Records shown

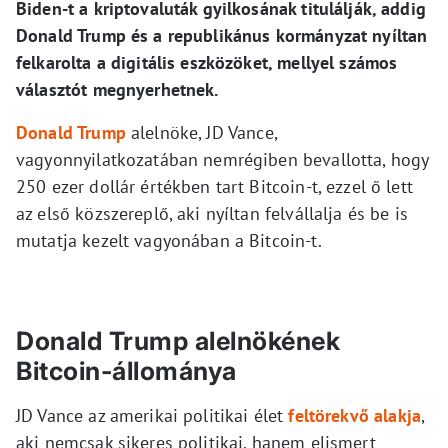
Biden-t a kriptovaluták gyilkosának titulálják, addig
Donald Trump és a republikánus kormányzat nyíltan
felkarolta a digitális eszközöket, mellyel számos
választót megnyerhetnek.
Donald Trump
alelnöke, JD Vance,
vagyonnyilatkozatában nemrégiben bevallotta, hogy
250 ezer dollár értékben tart Bitcoin-t, ezzel ő lett
az első közszereplő, aki nyíltan felvállalja és be is
mutatja kezelt vagyonában a Bitcoin-t.
Donald Trump alelnökének
Bitcoin-állománya
JD Vance az amerikai politikai élet
feltörekvő alakja
,
aki nemcsak sikeres politikai, hanem elismert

About this exercise
Since the pictures don't belong in the copy, copy only the rest of the entries above exactly.

Reply
Biden-t a kriptovaluták gyilkosának titulálják, addig
Donald Trump és a republikánus kormányzat nyíltan
felkarolta a digitális eszközöket, mellyel számos
választót megnyerhetnek.
Donald Trump
alelnöke, JD Vance,
vagyonnyilatkozatában nemrégiben bevallotta, hogy
250 ezer dollár értékben tart Bitcoin-t, ezzel ő lett
az első közszereplő, aki nyíltan felvállalja és be is
mutatja kezelt vagyonában a Bitcoin-t.
Donald Trump alelnökének
Bitcoin-állománya
JD Vance az amerikai politikai élet
feltörekvő alakja
,
aki nemcsak sikeres politikai, hanem elismert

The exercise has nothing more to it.